Consequently, companies are stepping up efforts to hire from nontraditional sources, including retired, disabled, and economically and educationally disadvantaged groups. Hyatt Hotels Corporation, for example, launched a nationwide recruitment program of people with disabilities (and is instituting guidelines for "barrier- free" hotels). "Providing job opportunities for persons with disabilities is not only morally right, it also makes good business sense," stated Darryl Hartley-Leonard.
More hotels are also making the work and family problem easier for working parents. Twin Towers Hotel and Convention Center, Orlando, FL, opened a satellite public school within the hotel so that parents could have their children nearby. And to further spur people to pursue careers in hospitality, the American Hotel and Motel Association (AH&MA) is working to step up efforts by hospitality educators to recruit high school students into their programs.
The Oldest Profession
Long an esteemed profession in Europe, hospitality as a service industry is just coming into its own in the United States.
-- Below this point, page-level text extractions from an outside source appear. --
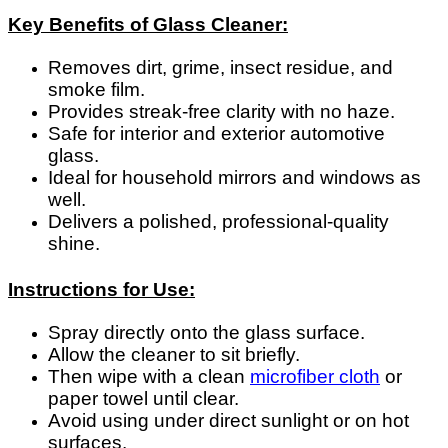
Key Benefits of Glass Cleaner:
Removes dirt, grime, insect residue, and
smoke film.
Provides streak-free clarity with no haze.
Safe for interior and exterior automotive
glass.
Ideal for household mirrors and windows as
well.
Delivers a polished, professional-quality
shine.
Instructions for Use:
Spray directly onto the glass surface.
Allow the cleaner to sit briefly.
Then wipe with a clean
microfiber cloth
or
paper towel until clear.
Avoid using under direct sunlight or on hot
surfaces.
Indeed, the AH&MA, representing about half of all lodging properties in the United States, at one point joined with the National Restaurant Association to mount an "Image Task Force" to create an industry wide "Image/Employee Recruitment" campaign.
Inn-keeping is probably the oldest "tourist" entity still surviving intact. The tradition of inn-keeping that served pilgrims and merchants thousands of years ago is still fundamental to the lodging industry. The essence of bed and board is preserved in bed and breakfast establishments (seeing a new revival), inns, motels, and the new class of so-called economy hotel.
However, hotels today take many different forms and offer many different services and facilities beyond bed and board. Many hotels are more like mini-cities, offering a full complement of services and a range of professionals to match. Hotels are restaurants, catering services, meeting and convention facilities, and sites for weddings, family functions, and other special events. They are sports facilities, retail malls, and tour operators. Many stage live entertainment; some are gambling establishments.
Far more than bed and board, the hotel business involves real estate, finance, food and beverage, tour packaging, meeting and convention planning, education and development, engineering, energy management, purchasing, architecture, interior design, maintenance, information management, franchising, entertainment, recreation, telecommunications, and computer systems. It also involves sales and marketing, administration, and public relations.